- Location: Tanzania, Dar es Salaam Region, Kigamboni District
- Nearest city: Dar es Salaam
- Coordinates: 6°48′0″S 39°20′04″E﻿ / ﻿6.80000°S 39.33444°E
- Area: 7.8 km^{2} (3.0 sq mi)
- Established: March 2007
- Governing body: Marine Parks & Reserves Authority (Tanzania)
- Website: DMRS

= Makatumbi Islands =

Protected archipelago in the Sea of Zanj off the coast of Tanzania

Makatumbi Islands or Makatumbe Islands (Visiwa Vya Makatumbi in Swahili) is an archipelago of two protected, uninhabited islands in the Sea of Zanj off the coast of Tanzania. The archipelago consists of the inner and outer Makatumbi Islands and is protected by the IUCN category II designation Dar es Salaam Marine Reserve (DMRS).

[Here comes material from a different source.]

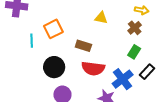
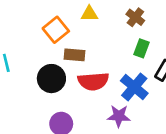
orange square: (53, 29) -> (56, 30), moved
black circle: (54, 67) -> (51, 79), moved

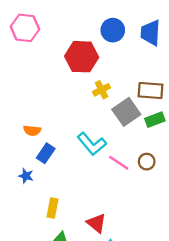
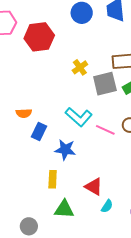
red hexagon: (82, 57) -> (39, 37), moved
gray square: (126, 112) -> (105, 84), turned 30
blue star: (26, 176) -> (65, 150), moved, size x1.5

The islands, located in the Kigamboni District of the Dar es Salaam Region, have a combined area of 7.8 km2. To the south is Kimbubu Island, and to the north is the mouth of Dar es Salaam harbor. The island is under threat from marine pollution; elevated cadmium readings were found east of Makatumbe Island near the entrance to the Dar es Salaam harbour.